In this study, we systematically evaluated the safety and efficacy of CT-guided 192Ir high-dose-rate ISBT for pleural and chest wall tumours, offering a potential treatment option for refractory disease. With precise dose distribution and image-guided, minimally invasive implantation techniques, ISBT provides notable advantages in target coverage, pain relief, and preservation of normal tissues, particularly in patients unsuitable for surgery or EBRT. Importantly, these findings represent preliminary evidence, and the assessment of long-term outcomes, including late toxicities and durable tumour control, requires further validation through extended follow-up studies.

Acknowledgements

We would like to thank Editage (www.editage.com) for English language editing.

Funding

This work was supported by grants from Central Guided Local Science and Technology Development Fund Project (No. 2024ZYD0334); Sichuan Medical and Health Care Promotion Institute Project (No.

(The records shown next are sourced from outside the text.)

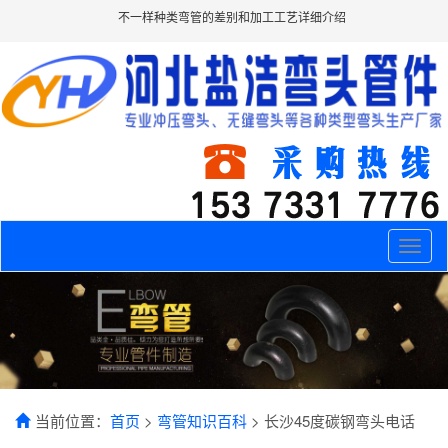
不一样种类弯管的差别和加工工艺详细介绍
Toggle
naviga
当前位置：
首页
>
弯管知识百科
> 长沙45度碳钢弯头电话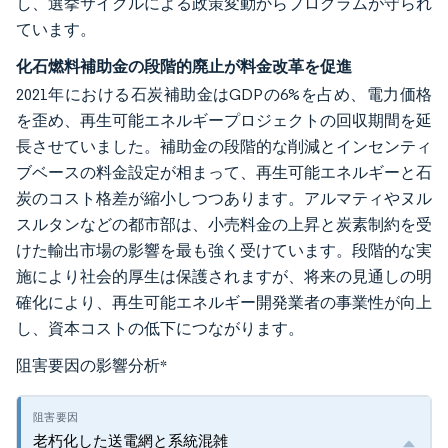
し、選挙サイクルによる政策変動からプログラムが守られ
ています。
化石燃料補助金の段階的廃止が料金改革を促進
2021年における石炭補助金はGDPの6%を占め、電力価格
を歪め、再生可能エネルギープロジェクトの回収期間を延
長させていました。補助金の段階的な削減とインセンティ
ブベースの料金設定が相まって、再生可能エネルギーと石
炭のコスト格差が縮小しつつあります。アルマティやヌル
スルタンなどの都市部は、小売料金の上昇と炭素制約を受
けた輸出市場の影響を最も強く受けています。段階的な実
施により社会的厚生は保護されますが、将来の見通しの明
確化により、再生可能エネルギー開発業者の事業性が向上
し、資本コストの低下につながります。
阻害要因の影響分析
*
老朽化した送電網と系統混雑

KY2022SJ0377); Luzhou-Southwest Medical University Transformation and Landing Support Project (No. 2024LZXNYDZ002); and the Southwest Medical University Foundation (No. 2023QN105).

Disclosures

This retrospective study was approved by the Research Ethics Committee (Approval No. KY2021242) and in accordance with the 1964 Declaration of Helsinki and its later amendments or comparable ethical standards. Written informed consent was obtained from all individual participants included in the study.

The authors declare no conflict of interest.